The miraculous case of a man who overcame Aids suggests the disease could eventually be cured, according to one of the world's most renowned HIV specialists.
Françoise Barré-Sinoussi, who played a key role in the original discovery of HIV back in the early 1980s, is expected to repeat her message of optimism in a speech in Washington on Thursday, ahead of the 2012 International Aids Conference.
It is thought that Barré-Sinoussi will announce a new global strategy for Aids research, based on curing the disease rather than prolonging the life of patients. She will also reiterate her belief that a cure for HIV infection is now realistic - citing the case of the 'Berlin Patient', Timothy Brown.
Brown, a gay US citizen who was diagnosed with HIV in 1995, recovered from the disease after being diagnosed with myeloid leukemia in 2006, and receiving a ground-breaking bone marrow transplant.
The transplant was made from a donor who had a natural mutation to the gene that aids the spread of HIV cells. Following the transplant, Brown was found to have no trace of HIV in his body.
In a recent editorial in the journal Nature, which is expected to form the basis of her Washington speech, Barré -Sinoussi said: "[Brown] has now been free of readily detectable virus in the absence of therapy for more than five years. In other words, he is cured.

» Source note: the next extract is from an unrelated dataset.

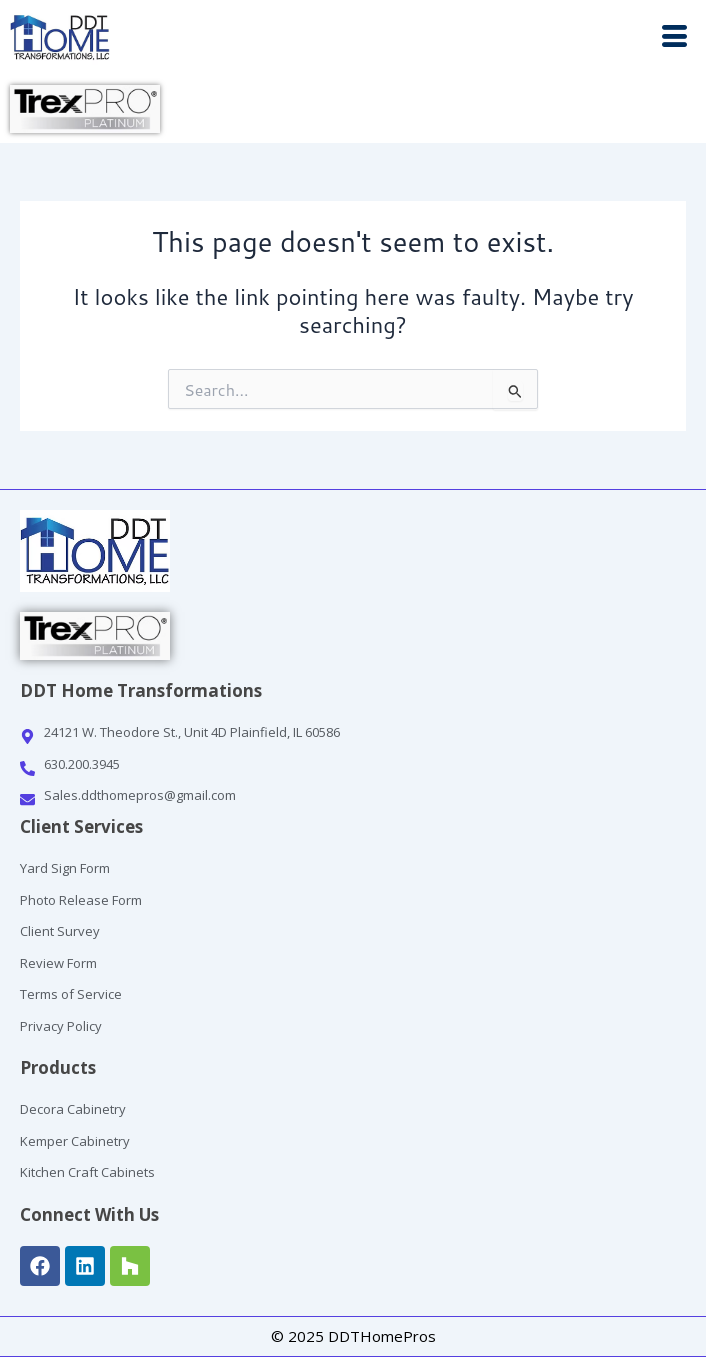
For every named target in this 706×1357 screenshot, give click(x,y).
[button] (529, 38)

"His editorial suggests that HIV infection might one day be curable."
The editorial adds that the study of 'elite controllers', the small band of people who are ineffected with HIV but control the infection without the need for therapy, "could also provide a clue about how to control, if not eliminate, established infection."
Barré-Sinoussi and Luc Montagnier, of the Pasteur Institute in Paris, won the Nobel prize for their discovery of the Aids virus in 1983.